According to the Partnership for Public Service, federal workers accounted for 1.1% of the American population in 1967. They now account for about .06%. These statistics show current employees are serving more people with less staff.
The layoffs currently happening throughout many agencies will have little to no effect on reducing the United States budget. It does mean that any new employee in training that are now gone and most likely lost to future hire is going to cost the government twice as much to replace and retrain when the current, older employees are gone.
These are employees who are critical to maintaining our infrastructure from transportation to nuclear safety and their replacements cannot be expected to do their jobs safely and efficiently without adequate education and long-term training.
I also think to focus on Social Security and calling it a “Ponzi Scheme” is wrong. I have paid into Social Security every year since I was 16 years old. My employer also paid into the program on my behalf to which I am grateful. It is not an entitlement, it was an investment to ensure when I reached retirement age that I would have funds to stay housed, fed and afford healthcare. To try to privatize it and put it in the hands of Wall Street is ludicrous. Look what is happening to my small 401k in this current environment.

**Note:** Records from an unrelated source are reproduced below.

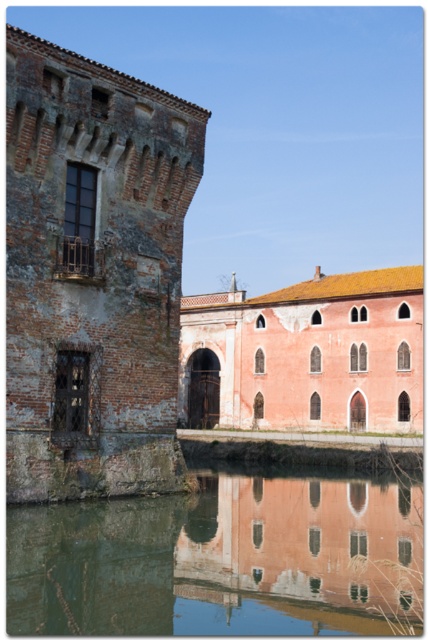 Question: Observing the image, what is the correct spatial positioning of brick wall tower at left in reference to greenish reflective water at lower center?

Choices:
 (A) above
 (B) below

Answer: (A)

Question: Can you confirm if brick wall tower at left is positioned below greenish reflective water at lower center?

Choices:
 (A) no
 (B) yes

Answer: (A)

Question: Is brick wall tower at left wider than greenish reflective water at lower center?

Choices:
 (A) yes
 (B) no

Answer: (B)

Question: Among these objects, which one is nearest to the camera?

Choices:
 (A) greenish reflective water at lower center
 (B) brick wall tower at left

Answer: (A)

Question: Which point is farther to the camera?

Choices:
 (A) (14, 596)
 (B) (140, 426)

Answer: (B) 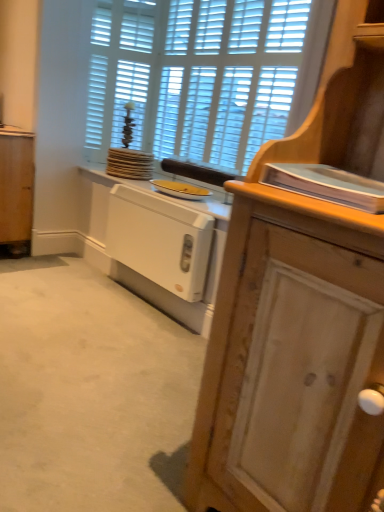 Question: Is wooden cabinet at right smaller than white wooden shutters at upper center?

Choices:
 (A) yes
 (B) no

Answer: (B)

Question: Is wooden cabinet at right at the right side of white wooden shutters at upper center?

Choices:
 (A) yes
 (B) no

Answer: (B)

Question: From the image's perspective, would you say wooden cabinet at right is shown under white wooden shutters at upper center?

Choices:
 (A) yes
 (B) no

Answer: (A)

Question: Considering the relative sizes of wooden cabinet at right and white wooden shutters at upper center in the image provided, is wooden cabinet at right taller than white wooden shutters at upper center?

Choices:
 (A) no
 (B) yes

Answer: (A)

Question: Does wooden cabinet at right have a greater width compared to white wooden shutters at upper center?

Choices:
 (A) yes
 (B) no

Answer: (A)

Question: Is yellow matte plate at center wider or thinner than white painted wood radiator at lower center, which appears as the second cabinetry when viewed from the left?

Choices:
 (A) wide
 (B) thin

Answer: (A)

Question: Is yellow matte plate at center bigger or smaller than white painted wood radiator at lower center, the 2th cabinetry viewed from the right?

Choices:
 (A) small
 (B) big

Answer: (A)

Question: Is point (177, 189) closer or farther from the camera than point (150, 265)?

Choices:
 (A) farther
 (B) closer

Answer: (A)

Question: From the image's perspective, relative to white painted wood radiator at lower center, which appears as the second cabinetry when viewed from the left, is yellow matte plate at center above or below?

Choices:
 (A) above
 (B) below

Answer: (A)

Question: Is white painted wood radiator at lower center, placed as the second cabinetry when sorted from back to front, in front of or behind yellow matte plate at center in the image?

Choices:
 (A) behind
 (B) front

Answer: (B)

Question: From the image's perspective, is white painted wood radiator at lower center, placed as the second cabinetry when sorted from back to front, above or below yellow matte plate at center?

Choices:
 (A) above
 (B) below

Answer: (B)

Question: In terms of width, does white painted wood radiator at lower center, the 2th cabinetry viewed from the right, look wider or thinner when compared to yellow matte plate at center?

Choices:
 (A) wide
 (B) thin

Answer: (B)

Question: Is point (137, 266) closer or farther from the camera than point (158, 181)?

Choices:
 (A) farther
 (B) closer

Answer: (B)

Question: Is point (155, 244) positioned closer to the camera than point (334, 227)?

Choices:
 (A) farther
 (B) closer

Answer: (A)

Question: From a real-world perspective, relative to wooden cabinet at right, the third cabinetry when ordered from back to front, is white painted wood radiator at lower center, the 2th cabinetry viewed from the right, vertically above or below?

Choices:
 (A) below
 (B) above

Answer: (A) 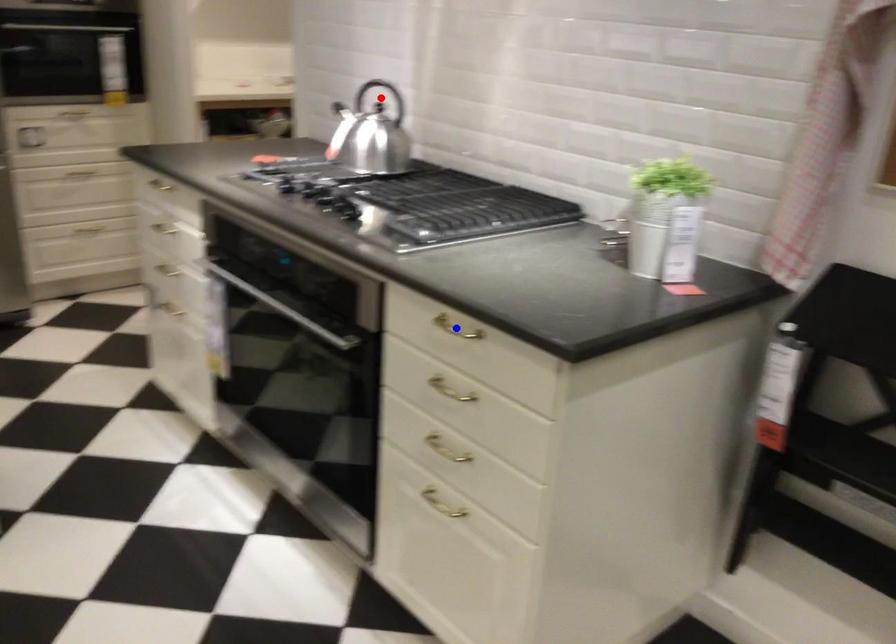 Question: Which of the two points in the image is closer to the camera?

Choices:
 (A) Blue point is closer.
 (B) Red point is closer.

Answer: (A) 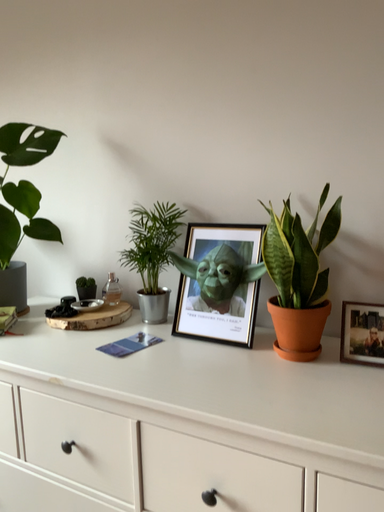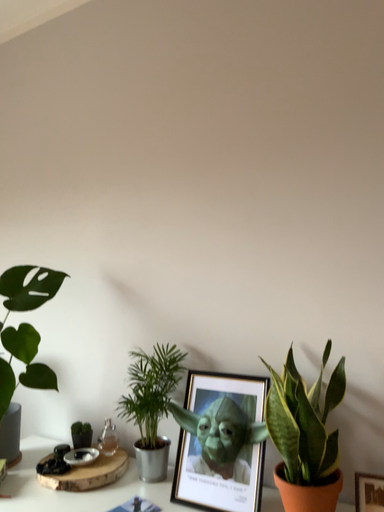 Question: How did the camera likely rotate when shooting the video?

Choices:
 (A) rotated downward
 (B) rotated upward

Answer: (B) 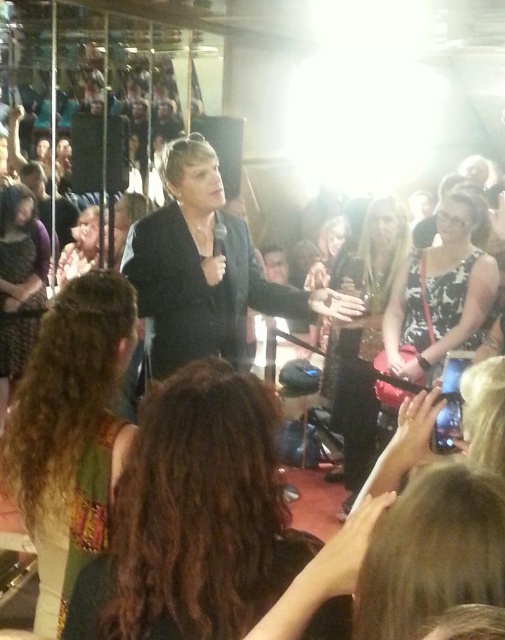 Is point (247, 536) more distant than point (90, 237)?

No, it is in front of (90, 237).

This screenshot has width=505, height=640. What are the coordinates of `brown curly hair at center` in the screenshot? It's located at (193, 516).

Can you confirm if black matte suit at center is bigger than matte black jacket at left?

Yes, black matte suit at center is bigger than matte black jacket at left.

Who is more forward, (172, 230) or (71, 268)?

Point (172, 230) is more forward.

Measure the distance between black matte suit at center and camera.

A distance of 2.29 meters exists between black matte suit at center and camera.

Locate an element on the screen. The width and height of the screenshot is (505, 640). black matte suit at center is located at coordinates (198, 268).

Which is more to the right, matte black dress at left or matte black jacket at left?

matte black jacket at left is more to the right.

Can you confirm if matte black dress at left is positioned to the right of matte black jacket at left?

Incorrect, matte black dress at left is not on the right side of matte black jacket at left.

Between point (17, 212) and point (76, 236), which one is positioned in front?

Point (17, 212)

The height and width of the screenshot is (640, 505). I want to click on matte black dress at left, so click(20, 282). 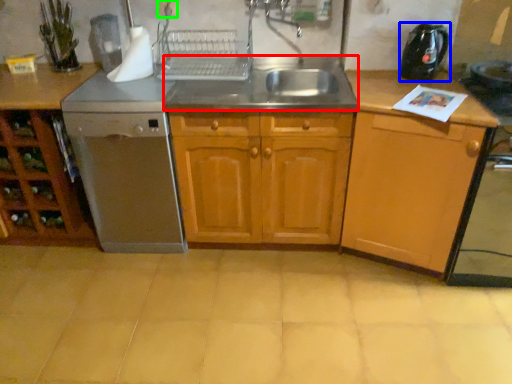 Question: Which is nearer to the sink (highlighted by a red box)? kitchen appliance (highlighted by a blue box) or electric outlet (highlighted by a green box).

Choices:
 (A) kitchen appliance
 (B) electric outlet

Answer: (A) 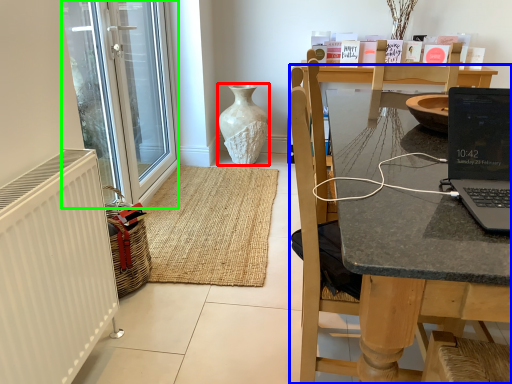 Question: Considering the real-world distances, which object is farthest from vase (highlighted by a red box)? chair (highlighted by a blue box) or glass door (highlighted by a green box)?

Choices:
 (A) chair
 (B) glass door

Answer: (A) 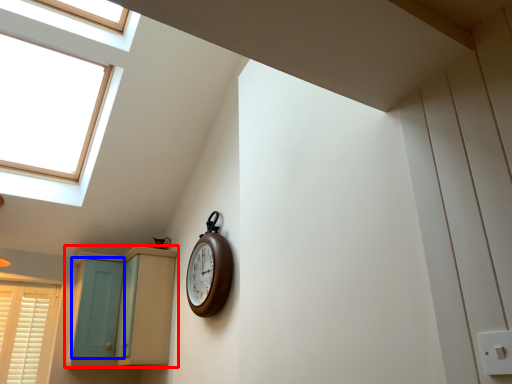 Question: Among these objects, which one is nearest to the camera, cabinetry (highlighted by a red box) or screen door (highlighted by a blue box)?

Choices:
 (A) cabinetry
 (B) screen door

Answer: (A)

Where we should be focusing on reductions to our budget is in our contracts. Over the next few years, Musk’s companies alone will continue to hold 52 active federal contracts totaling an additional $11.8 billion, with the majority of the financing coming from the DoD and NASA. I agree we should be able to defend ourselves and I am not against exploring space but the Department of Defense cannot even pass or refuses to pass an oversight audit. We do not even know who has contracts and for what, this is where I would start.